John Q. Parents will be your greatest enemy and your greatest asset; the challenge will be to determine the good guys from the bad.  They will disguise their faith and admiration for you in home baked cupcakes, free adult beverages at the local watering hole and bushels of sage advice.  At times you might feel like you are doing nothing right until you get an encouraging e-mail to make your day.

“Coach, perhaps it may be a good time for you to stop blaming parents, and take a hard look at yourself; your policies, your ethics, your lack of motivational tools, your poor attitude, your inconsistent reasoning, your poor decisions, and your inability to fully understand respect and true character building.”

Welcome to the world of coaching.

When the games begin there will be so many rose-colored glasses in the bleachers that you will be certain you are at a 3D movie theater.  You will see enough arms flailing to land a 747 as they yell out confusing instructions to your players and berate ten-year-old officials.    The talking behind your back will be so constant and loud you will swear that someone is always following you.  They will be your best friend one day and not speak to you the next all based on the precious minutes of playing time you allot their budding superstar. 

Twenty years from now they may still turn and look the other way. 

Some of these accomplices will demand you to win at all costs and others will expect you to play for fun.  If you are young you will be told you don’t have enough experience, if you are old you will be told you are “too old school.”  If you hold kids accountable and push them you will “too mean” and if you don’t you will be “too soft.”   If you play everybody equally you will be jeopardizing your best players NCAA scholarships and if you play them too much destroying the self-confidence of the rest. 

Pick your poison carefully—take your medicine quietly.

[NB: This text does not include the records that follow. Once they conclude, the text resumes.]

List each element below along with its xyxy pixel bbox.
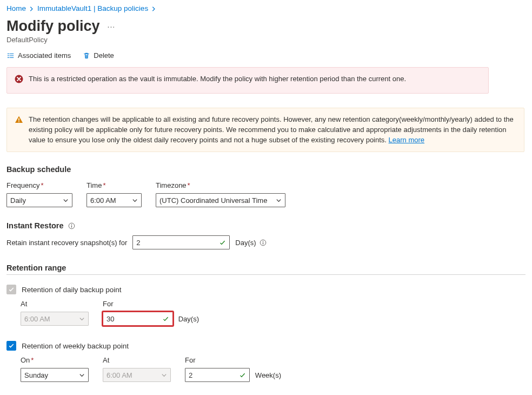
associated-items-button[interactable]: Associated items — [6, 51, 71, 60]
weekly-at-select: 6:00 AM — [103, 368, 171, 382]
more-actions-button[interactable]: ··· — [108, 22, 116, 31]
frequency-label: Frequency* — [6, 181, 72, 189]
daily-for-value: 30 — [107, 315, 114, 323]
instant-restore-row: Retain instant recovery snapshot(s) for … — [6, 235, 526, 249]
warning-icon — [15, 115, 23, 127]
svg-rect-5 — [71, 226, 71, 228]
daily-at-value: 6:00 AM — [24, 315, 50, 323]
weekly-for-value: 2 — [189, 371, 192, 379]
daily-retention-block: Retention of daily backup point At 6:00 … — [6, 285, 526, 326]
backup-schedule-heading: Backup schedule — [6, 165, 526, 174]
daily-for-input[interactable]: 30 — [103, 312, 173, 326]
page-subtitle: DefaultPolicy — [6, 36, 526, 44]
check-icon — [219, 239, 226, 246]
chevron-down-icon — [79, 372, 85, 378]
daily-retention-title: Retention of daily backup point — [22, 286, 122, 294]
chevron-down-icon — [79, 316, 85, 322]
weekly-for-input[interactable]: 2 — [185, 368, 250, 382]
daily-at-label: At — [21, 300, 89, 308]
time-label: Time* — [87, 181, 142, 189]
error-icon — [15, 75, 23, 87]
weekly-at-label: At — [103, 356, 171, 364]
trash-icon — [83, 52, 90, 60]
info-icon[interactable] — [68, 222, 75, 229]
retention-range-heading: Retention range — [6, 264, 526, 272]
weekly-for-label: For — [185, 356, 281, 364]
weekly-at-value: 6:00 AM — [107, 371, 132, 379]
error-banner: This is a restricted operation as the va… — [6, 67, 489, 94]
check-icon — [239, 372, 246, 379]
svg-rect-1 — [18, 118, 19, 121]
info-icon[interactable] — [260, 239, 267, 246]
daily-for-label: For — [103, 300, 199, 308]
breadcrumb-home[interactable]: Home — [6, 4, 26, 12]
divider — [6, 274, 526, 275]
instant-restore-input[interactable]: 2 — [132, 235, 230, 249]
weekly-on-select[interactable]: Sunday — [21, 368, 89, 382]
check-icon — [162, 315, 169, 322]
weekly-on-value: Sunday — [24, 371, 48, 379]
weekly-for-unit: Week(s) — [255, 371, 281, 379]
learn-more-link[interactable]: Learn more — [389, 136, 424, 144]
breadcrumb-vault[interactable]: ImmutableVault1 | Backup policies — [37, 4, 148, 12]
frequency-select[interactable]: Daily — [6, 193, 72, 207]
chevron-down-icon — [132, 198, 138, 203]
weekly-on-label: On* — [21, 356, 89, 364]
time-select[interactable]: 6:00 AM — [87, 193, 142, 207]
delete-label: Delete — [94, 51, 114, 60]
warning-text-body: The retention changes will be applicable… — [29, 115, 514, 144]
daily-at-select: 6:00 AM — [21, 312, 89, 326]
weekly-retention-title: Retention of weekly backup point — [22, 342, 129, 350]
timezone-select[interactable]: (UTC) Coordinated Universal Time — [156, 193, 285, 207]
chevron-right-icon — [29, 4, 34, 12]
daily-retention-checkbox — [6, 285, 16, 294]
weekly-retention-checkbox[interactable] — [6, 341, 16, 351]
warning-banner-text: The retention changes will be applicable… — [29, 115, 516, 146]
svg-point-7 — [262, 241, 263, 242]
time-value: 6:00 AM — [90, 196, 116, 205]
svg-rect-2 — [18, 121, 19, 122]
associated-items-label: Associated items — [18, 51, 71, 60]
svg-rect-8 — [262, 242, 263, 245]
chevron-right-icon — [151, 4, 156, 12]
frequency-value: Daily — [10, 196, 26, 205]
svg-point-4 — [71, 224, 72, 225]
warning-banner: The retention changes will be applicable… — [6, 108, 524, 153]
chevron-down-icon — [161, 372, 167, 378]
chevron-down-icon — [276, 198, 282, 203]
timezone-label: Timezone* — [156, 181, 285, 189]
daily-for-unit: Day(s) — [178, 315, 199, 323]
instant-restore-heading: Instant Restore — [6, 221, 64, 230]
chevron-down-icon — [63, 198, 69, 203]
command-bar: Associated items Delete — [6, 51, 526, 60]
list-icon — [6, 52, 15, 60]
instant-restore-unit: Day(s) — [235, 239, 256, 247]
breadcrumb: Home ImmutableVault1 | Backup policies — [6, 4, 526, 12]
error-banner-text: This is a restricted operation as the va… — [29, 74, 406, 84]
weekly-retention-block: Retention of weekly backup point On* Sun… — [6, 341, 526, 382]
instant-restore-label: Retain instant recovery snapshot(s) for — [6, 239, 127, 247]
timezone-value: (UTC) Coordinated Universal Time — [159, 196, 267, 205]
backup-schedule-row: Frequency* Daily Time* 6:00 AM Timezone*… — [6, 181, 526, 207]
delete-button[interactable]: Delete — [83, 51, 114, 60]
page-title: Modify policy — [6, 18, 100, 35]
instant-restore-value: 2 — [136, 239, 140, 247]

Let’s not forget about your primary duty, teaching your players the game of hockey.  Some come to you with dreams of the NHL in their eyes and others with visions of motel pools and pizza parties.  Some are hungry to learn the slap shot, others only hungry for the post-game snack.  Their physical and intellectual skills will be as varied as their shapes, sizes and attitudes.  Like a sixties variety show act, each player is a plate atop a pole and your job is to keep them all spinning at the exact rate their parents expect.

You will teach them the value of being unselfish and to play as a team, but dad will out bid you, promising five bucks a goal.  Respecting their teammates, opponents and officials will be a keystone of your philosophy, but each car ride home after a loss will erase your efforts. 

Quickly you will learn that when you win it is because the kids played great and when you lose it is because you are a moron.  Tie games are also your fault.  But it is not about wins and losses, it is about playing time and everybody wants more of it.  And just when you think you did a pretty darn good job of managing the game, it will be brought to your attention that Wayne got shorted forty-nine seconds of ice time.  Only death row inmates cherish minutes more than starry-eyed parents. 

Two weeks later when Wayne quits after his parents have convinced him he is being treated unfairly, it will be your fault.  Encouraging our kids to have the grit to persevere through adversity has been replaced by quitting in search of a new venue and the perfect experience.

Finally you get to experience all of this as a volunteer or if we pay you at all, it will be peanuts, unless of course you or one of your players are allergic to them, in which case we get a mom to bake something that meets the USDA Smart Snacks guidelines.

Life as a coach can indeed be never-ending mayhem, and after two years out of the head coach fire pit I realize I miss that bedlam, even the crazy parents.  Because the reality is most of your parental units will be great, but getting all of them on board—that is Mission Impossible!